_What you have to do_
When you reach the line that contains "Specifications (633, 2203)", give it back exactly along with each line after it to the end of the entries; skip any pictures.

_Raw data_

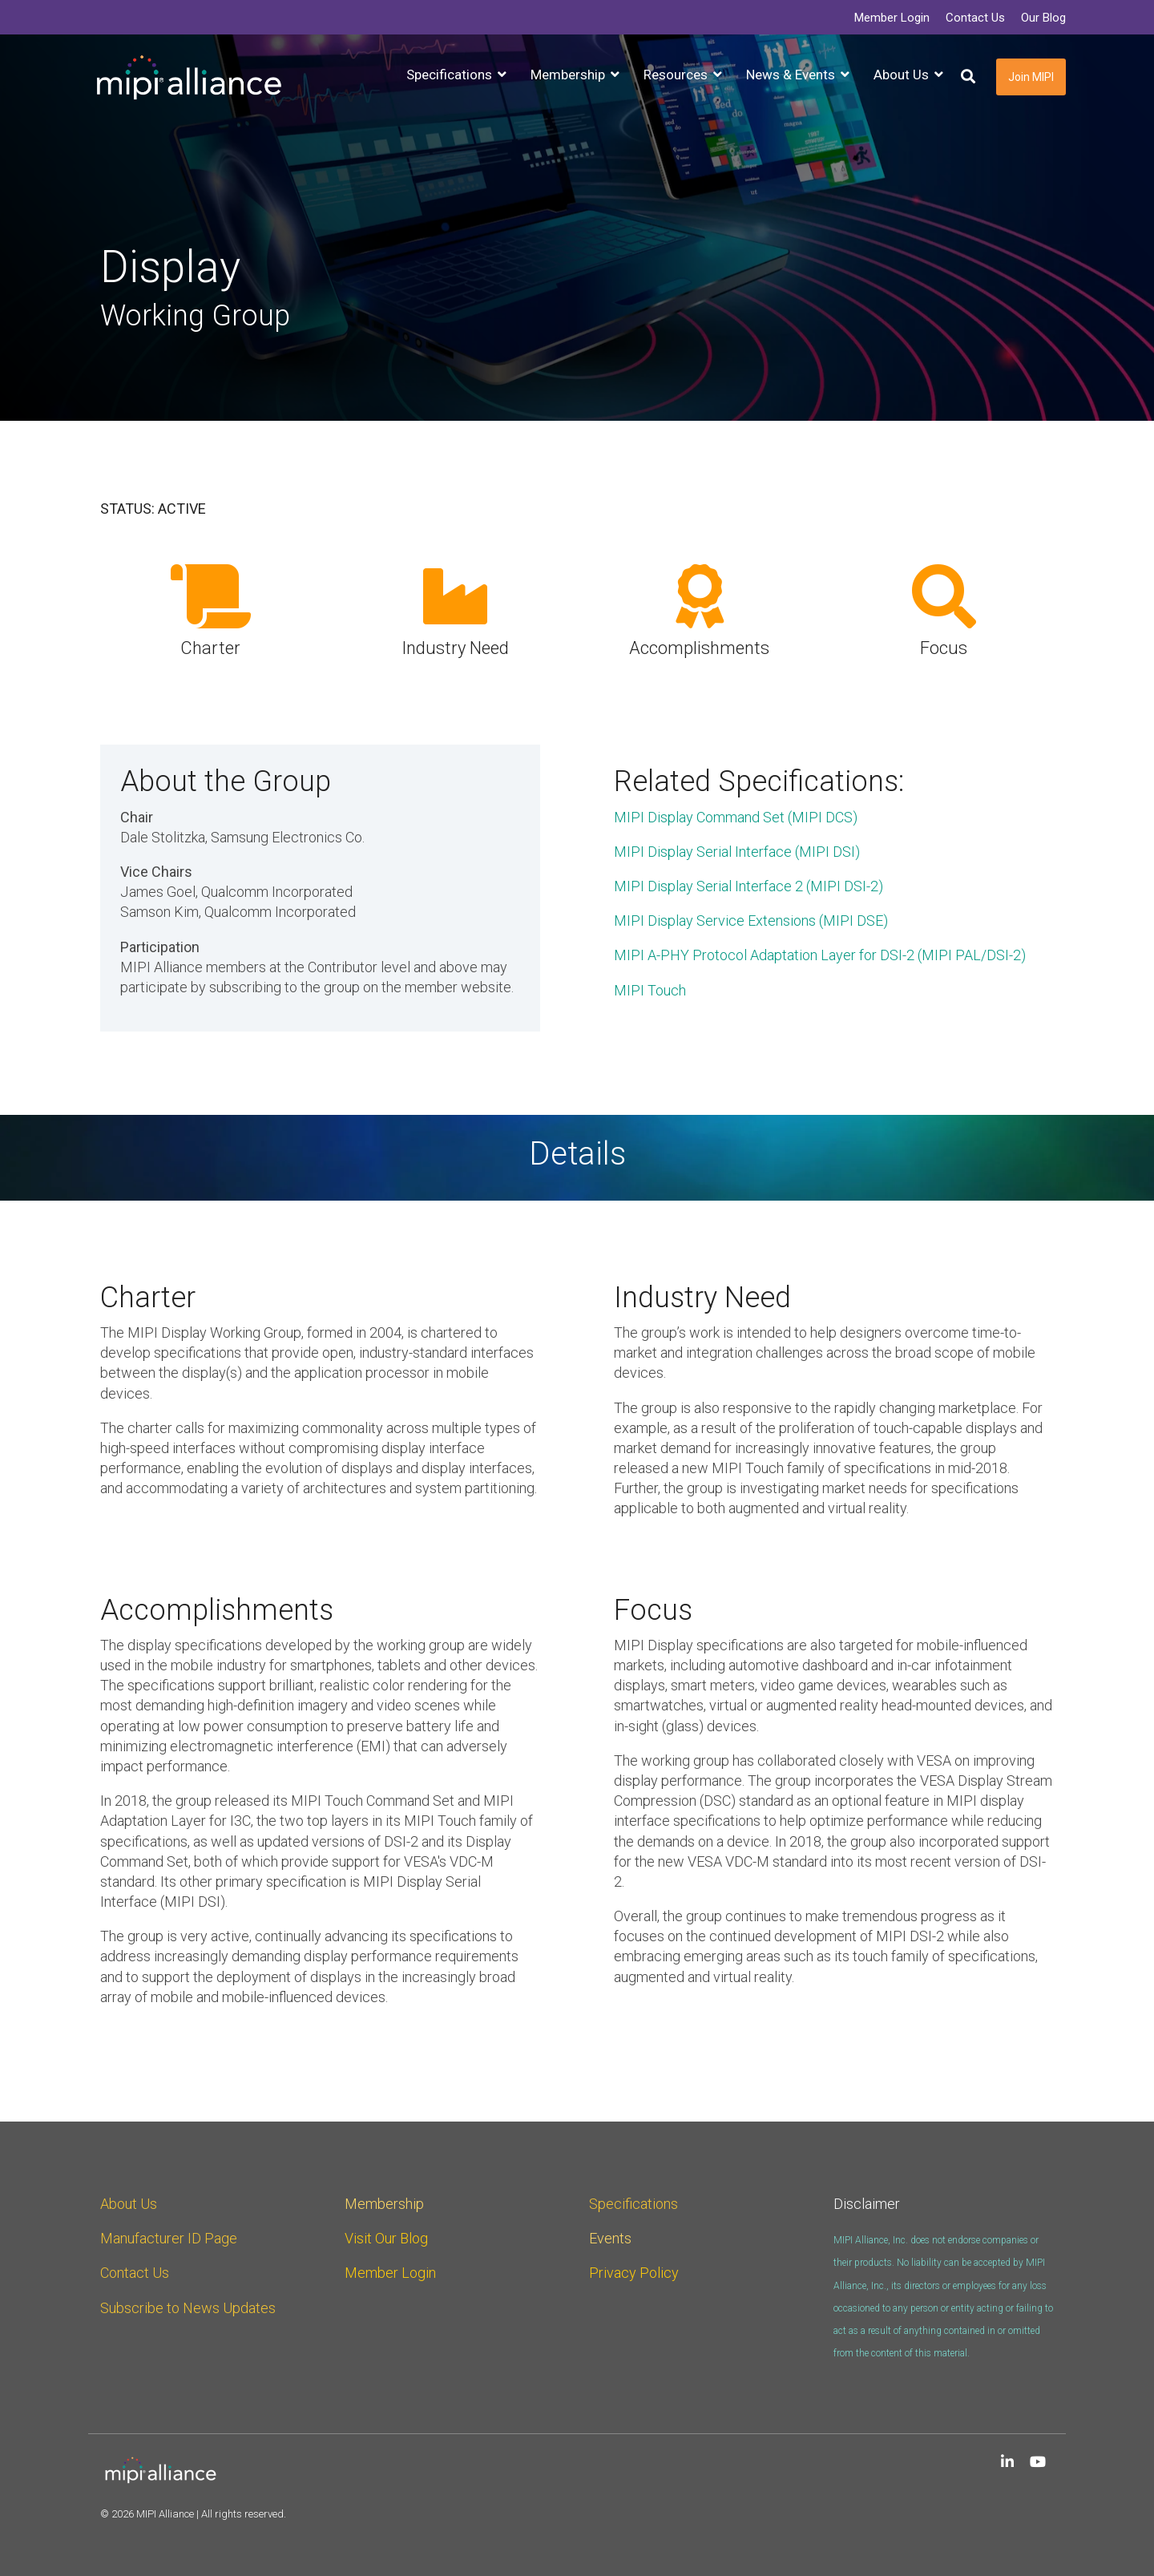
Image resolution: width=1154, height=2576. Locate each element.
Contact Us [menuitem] (975, 17)
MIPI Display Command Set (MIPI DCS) (735, 817)
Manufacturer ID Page (168, 2238)
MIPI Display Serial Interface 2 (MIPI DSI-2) (748, 886)
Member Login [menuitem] (892, 17)
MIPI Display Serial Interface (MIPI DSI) (737, 851)
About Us (128, 2203)
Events (610, 2238)
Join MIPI (1031, 77)
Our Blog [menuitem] (1043, 17)
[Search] (968, 77)
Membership (384, 2203)
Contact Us (134, 2272)
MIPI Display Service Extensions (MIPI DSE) (751, 920)
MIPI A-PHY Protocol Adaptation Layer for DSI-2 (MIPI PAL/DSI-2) (821, 955)
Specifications (633, 2203)
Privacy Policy (634, 2272)
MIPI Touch (650, 990)
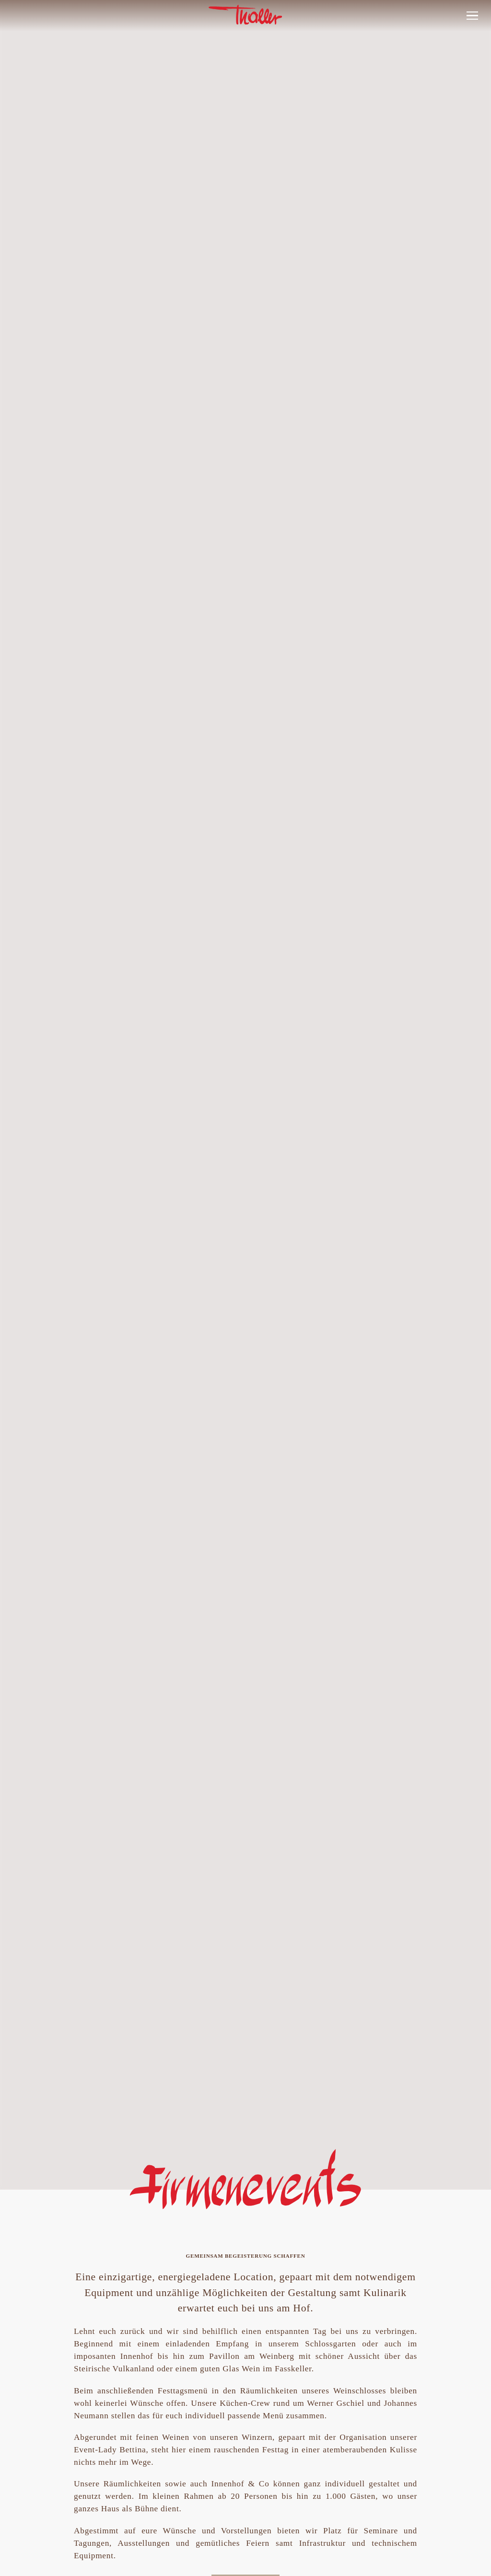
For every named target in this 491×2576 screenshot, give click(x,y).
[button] (472, 16)
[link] (245, 30)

_Output_
Specifications (633, 2203)
Privacy Policy (634, 2272)
MIPI Touch (650, 990)
For every named target in this 491×2576 screenshot, give click(x,y).
[button] (472, 16)
[link] (245, 30)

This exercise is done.